→ **EXERCISE AIM**
In the data below, find the line with "Waterevolution Flow" and the line with "bahkan sampai repeat order berkali-kali", then restate both and every line between them exactly, minus the pictures.

→ **Saved data entries**

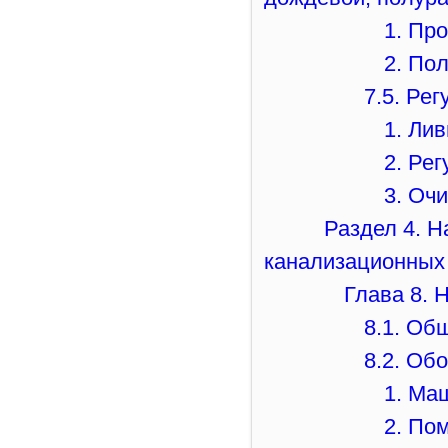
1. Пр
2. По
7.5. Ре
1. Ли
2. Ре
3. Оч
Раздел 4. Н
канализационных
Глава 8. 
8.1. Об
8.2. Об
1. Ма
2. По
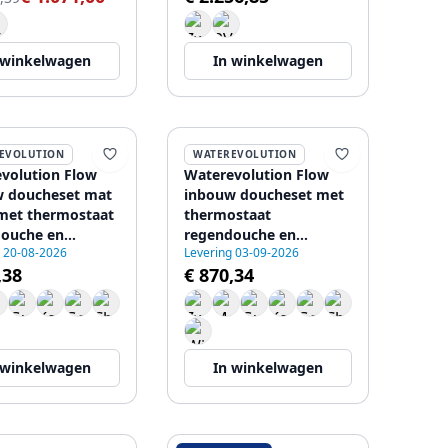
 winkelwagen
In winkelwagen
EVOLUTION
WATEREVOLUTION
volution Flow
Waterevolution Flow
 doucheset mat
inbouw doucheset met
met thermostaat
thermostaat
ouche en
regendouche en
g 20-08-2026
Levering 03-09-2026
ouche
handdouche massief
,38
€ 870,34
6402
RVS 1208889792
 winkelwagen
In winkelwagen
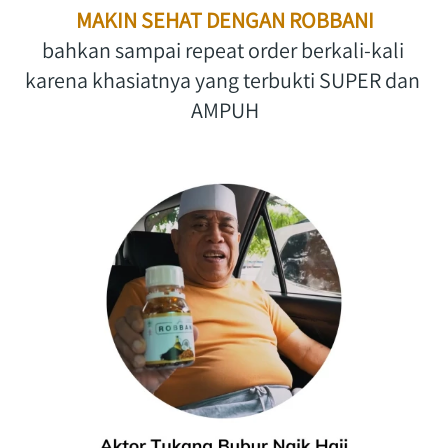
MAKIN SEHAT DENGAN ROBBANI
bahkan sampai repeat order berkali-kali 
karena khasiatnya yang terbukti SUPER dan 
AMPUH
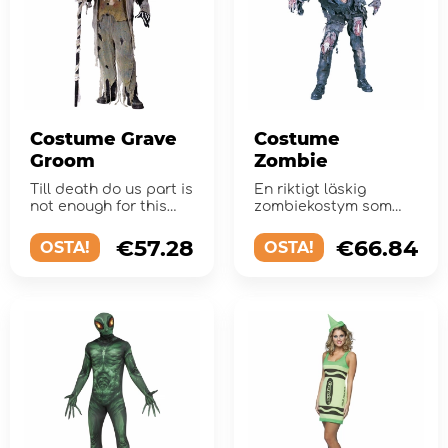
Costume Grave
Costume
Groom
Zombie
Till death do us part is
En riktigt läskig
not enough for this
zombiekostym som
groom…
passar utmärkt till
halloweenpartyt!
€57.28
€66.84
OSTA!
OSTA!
--
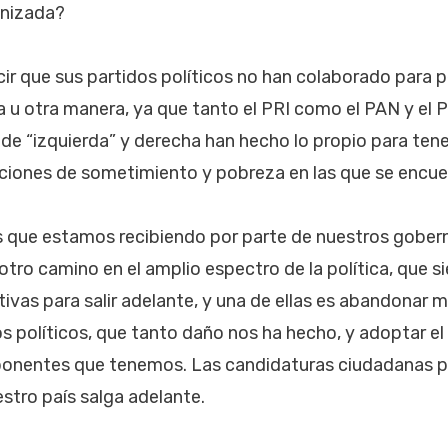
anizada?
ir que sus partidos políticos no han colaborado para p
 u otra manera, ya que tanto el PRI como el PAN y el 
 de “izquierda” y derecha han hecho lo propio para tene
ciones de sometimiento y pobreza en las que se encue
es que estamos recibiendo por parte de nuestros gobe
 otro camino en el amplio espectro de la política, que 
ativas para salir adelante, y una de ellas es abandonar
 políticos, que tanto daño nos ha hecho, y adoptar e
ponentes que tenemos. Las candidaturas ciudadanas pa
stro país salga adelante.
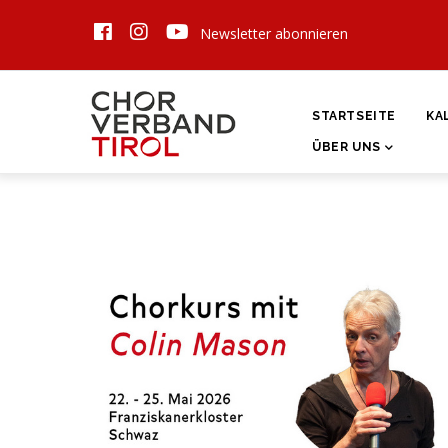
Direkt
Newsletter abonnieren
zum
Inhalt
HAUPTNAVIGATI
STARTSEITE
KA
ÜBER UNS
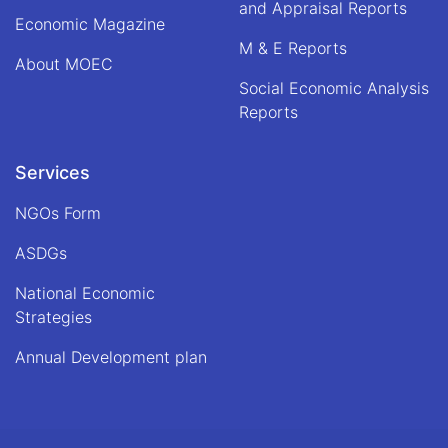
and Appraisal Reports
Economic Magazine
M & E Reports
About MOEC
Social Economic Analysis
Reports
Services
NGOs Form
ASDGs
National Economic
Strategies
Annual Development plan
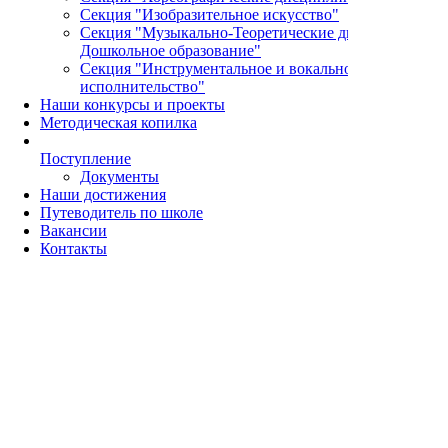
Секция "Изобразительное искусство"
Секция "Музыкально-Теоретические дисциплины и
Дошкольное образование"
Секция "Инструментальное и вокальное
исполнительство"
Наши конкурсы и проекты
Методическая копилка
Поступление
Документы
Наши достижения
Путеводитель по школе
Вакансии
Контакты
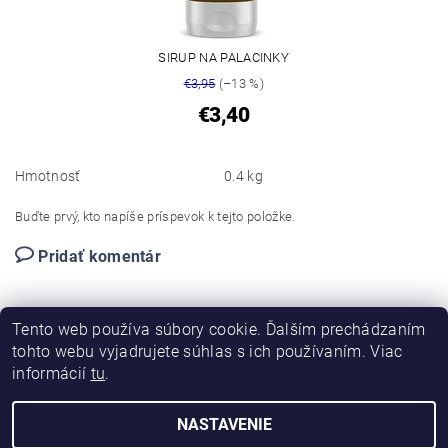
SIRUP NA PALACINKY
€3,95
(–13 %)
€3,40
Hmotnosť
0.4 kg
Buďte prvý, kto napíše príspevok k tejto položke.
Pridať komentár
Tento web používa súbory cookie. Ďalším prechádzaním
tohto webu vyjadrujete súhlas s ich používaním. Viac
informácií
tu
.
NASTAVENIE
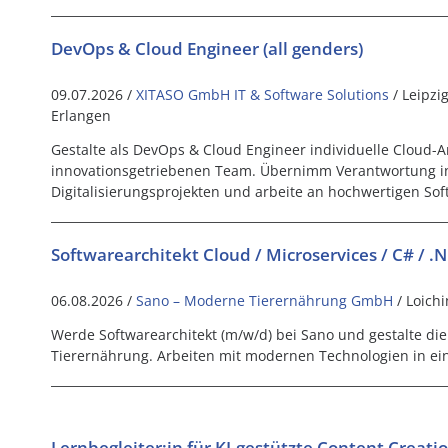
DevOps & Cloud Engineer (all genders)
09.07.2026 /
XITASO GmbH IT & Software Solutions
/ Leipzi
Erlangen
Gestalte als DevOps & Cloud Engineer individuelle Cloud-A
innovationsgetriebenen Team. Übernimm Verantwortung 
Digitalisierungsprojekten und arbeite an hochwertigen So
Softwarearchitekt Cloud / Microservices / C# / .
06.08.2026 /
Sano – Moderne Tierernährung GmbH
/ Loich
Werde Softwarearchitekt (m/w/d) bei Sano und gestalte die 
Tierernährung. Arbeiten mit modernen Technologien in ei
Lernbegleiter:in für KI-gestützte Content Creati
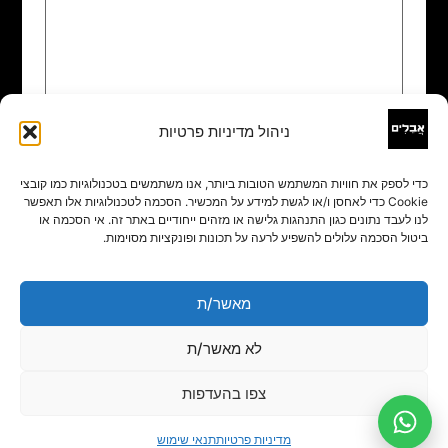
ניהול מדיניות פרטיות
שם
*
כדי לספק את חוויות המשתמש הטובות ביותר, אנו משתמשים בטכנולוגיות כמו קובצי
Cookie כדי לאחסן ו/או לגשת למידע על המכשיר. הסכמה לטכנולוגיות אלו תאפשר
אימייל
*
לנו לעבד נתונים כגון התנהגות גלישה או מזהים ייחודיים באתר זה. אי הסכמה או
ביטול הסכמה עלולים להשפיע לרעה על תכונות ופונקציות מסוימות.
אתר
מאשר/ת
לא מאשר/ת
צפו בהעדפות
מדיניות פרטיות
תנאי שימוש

→ **RESPONSE TO THIS EXERCISE**
Waterevolution Flow
 doucheset mat
inbouw doucheset met
met thermostaat
thermostaat
ouche en
regendouche en
g 20-08-2026
Levering 03-09-2026
ouche
handdouche massief
,38
€ 870,34
6402
RVS 1208889792
 winkelwagen
In winkelwagen
MAKIN SEHAT DENGAN ROBBANI
bahkan sampai repeat order berkali-kali 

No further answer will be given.